“General Bambos will give him to me and I will punish him; I will do the same with Captain Guzman for aiding the foul ingrate.”
But the Dictator never did either. Jack Starland was not the one to forget the service of his friends. He had no trouble in persuading Martella to engage himself as one of the firemen on the Warrenia, for wages that were three-fold what he had received—when he did receive them which was not often—in his own country. Something in the nature of a compromise was made with Captain Guzman. He could not be induced to go so far as the great Republic of the North, but halted at Caracas.
“I am so accustomed to revolutions,” said he with a grin and shrug, “that I should die of weariness in your noble country, but here I shall have all that my heart craves.”
“It has much that look,” replied Major Starland, as he shook him by the hand, after compelling him to accept a generous douceur from himself and Miss Starland.
Returning from this digression, the small boat was kept under careful survey until it returned from the General Yozarro. Some feared that a musket shot might be fired at the seamen, for the Atlamalcan is hot-headed and reckless, and the fully loaded saluting gun was kept pointed.

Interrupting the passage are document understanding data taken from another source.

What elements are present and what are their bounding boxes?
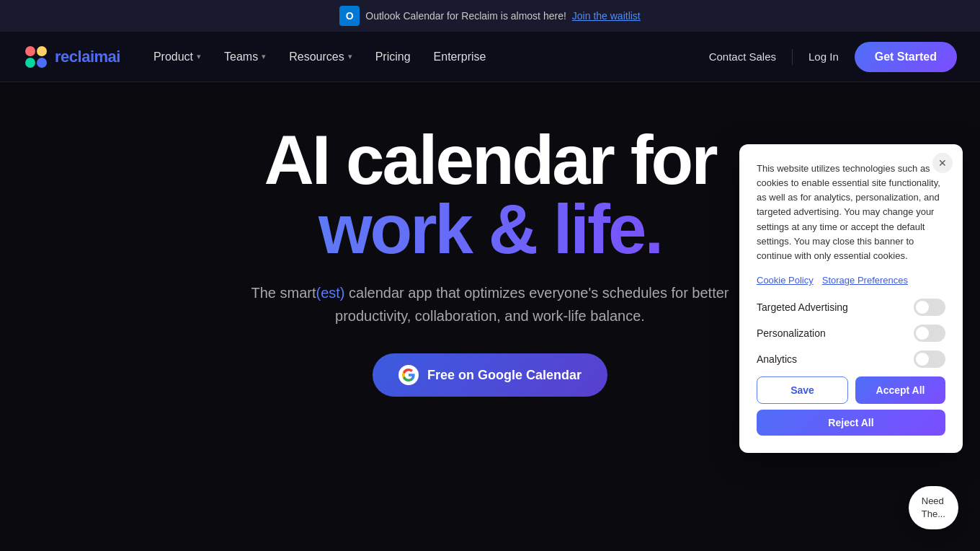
contact-sales-button[interactable]: Contact Sales bbox=[699, 45, 786, 69]
google-icon bbox=[398, 365, 419, 385]
cookie-policy-link[interactable]: Cookie Policy bbox=[757, 275, 814, 286]
resources-chevron-icon: ▾ bbox=[348, 52, 352, 61]
svg-point-3 bbox=[37, 58, 47, 68]
targeted-advertising-toggle[interactable] bbox=[914, 299, 945, 316]
nav-pricing[interactable]: Pricing bbox=[365, 45, 421, 69]
cta-google-calendar-button[interactable]: Free on Google Calendar bbox=[373, 353, 607, 397]
hero-title-line1: AI calendar for bbox=[264, 125, 716, 195]
chat-bubble: Need The... bbox=[909, 486, 958, 529]
nav-product[interactable]: Product ▾ bbox=[143, 45, 211, 69]
storage-preferences-link[interactable]: Storage Preferences bbox=[822, 275, 908, 286]
hero-subtitle: The smart(est) calendar app that optimiz… bbox=[238, 281, 742, 327]
targeted-advertising-row: Targeted Advertising bbox=[757, 299, 945, 316]
logo[interactable]: reclaimai bbox=[23, 44, 120, 70]
personalization-label: Personalization bbox=[757, 327, 826, 339]
personalization-row: Personalization bbox=[757, 325, 945, 342]
hero-title-colored: work & life. bbox=[264, 195, 716, 264]
analytics-toggle[interactable] bbox=[914, 351, 945, 368]
teams-chevron-icon: ▾ bbox=[262, 52, 266, 61]
nav-links: Product ▾ Teams ▾ Resources ▾ Pricing En… bbox=[143, 45, 496, 69]
nav-teams[interactable]: Teams ▾ bbox=[214, 45, 276, 69]
nav-resources[interactable]: Resources ▾ bbox=[279, 45, 362, 69]
nav-right: Contact Sales Log In Get Started bbox=[699, 42, 957, 72]
svg-point-2 bbox=[25, 58, 35, 68]
product-chevron-icon: ▾ bbox=[197, 52, 201, 61]
nav-divider bbox=[792, 49, 793, 65]
cookie-banner: ✕ This website utilizes technologies suc… bbox=[739, 144, 963, 453]
navbar: reclaimai Product ▾ Teams ▾ Resources ▾ … bbox=[0, 32, 980, 82]
cookie-actions: Save Accept All bbox=[757, 376, 945, 404]
nav-left: reclaimai Product ▾ Teams ▾ Resources ▾ … bbox=[23, 44, 496, 70]
hero-title: AI calendar for work & life. bbox=[264, 125, 716, 264]
login-button[interactable]: Log In bbox=[798, 45, 849, 69]
svg-point-0 bbox=[25, 46, 35, 56]
cookie-close-button[interactable]: ✕ bbox=[932, 153, 953, 173]
logo-text: reclaimai bbox=[55, 48, 120, 66]
cookie-save-button[interactable]: Save bbox=[757, 376, 848, 404]
cta-label: Free on Google Calendar bbox=[427, 368, 582, 383]
outlook-icon: O bbox=[339, 6, 360, 26]
analytics-label: Analytics bbox=[757, 353, 797, 365]
cookie-reject-all-button[interactable]: Reject All bbox=[757, 410, 945, 436]
cookie-links: Cookie Policy Storage Preferences bbox=[757, 275, 945, 286]
cookie-accept-all-button[interactable]: Accept All bbox=[855, 376, 945, 404]
svg-point-1 bbox=[37, 46, 47, 56]
targeted-advertising-label: Targeted Advertising bbox=[757, 301, 848, 313]
analytics-row: Analytics bbox=[757, 351, 945, 368]
waitlist-link[interactable]: Join the waitlist bbox=[572, 10, 641, 22]
get-started-button[interactable]: Get Started bbox=[855, 42, 957, 72]
personalization-toggle[interactable] bbox=[914, 325, 945, 342]
cookie-body-text: This website utilizes technologies such … bbox=[757, 162, 945, 263]
announcement-bar: O Outlook Calendar for Reclaim is almost… bbox=[0, 0, 980, 32]
announcement-text: Outlook Calendar for Reclaim is almost h… bbox=[365, 10, 566, 22]
nav-enterprise[interactable]: Enterprise bbox=[424, 45, 496, 69]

“If I have to fire again,” grimly said the mate, “I shall send the ball through her boiler, and sink the whole gang.”
Fortunately the necessity did not arise. The most prominent form on the tug was that of Captain Ramon Ortega, standing in front of the pilot house on the upper deck. Pistol in hand, his watchfulness no doubt prevented any treacherous act, for all who knew him knew his unflinching sense of honor and his personal bravery. When the peril passed, he put away his weapon and stood with hands thrust in the side pockets of his light jacket.
Up went the hand of Miss Starland and she fluttered aloft her handkerchief.
“I see no reason why he should not recognize me as a friend now,” she explained to the Major at her side.
The other saw her and lifted his hat and bowed low. Jack Starland did the same and called a cheery good bye to him.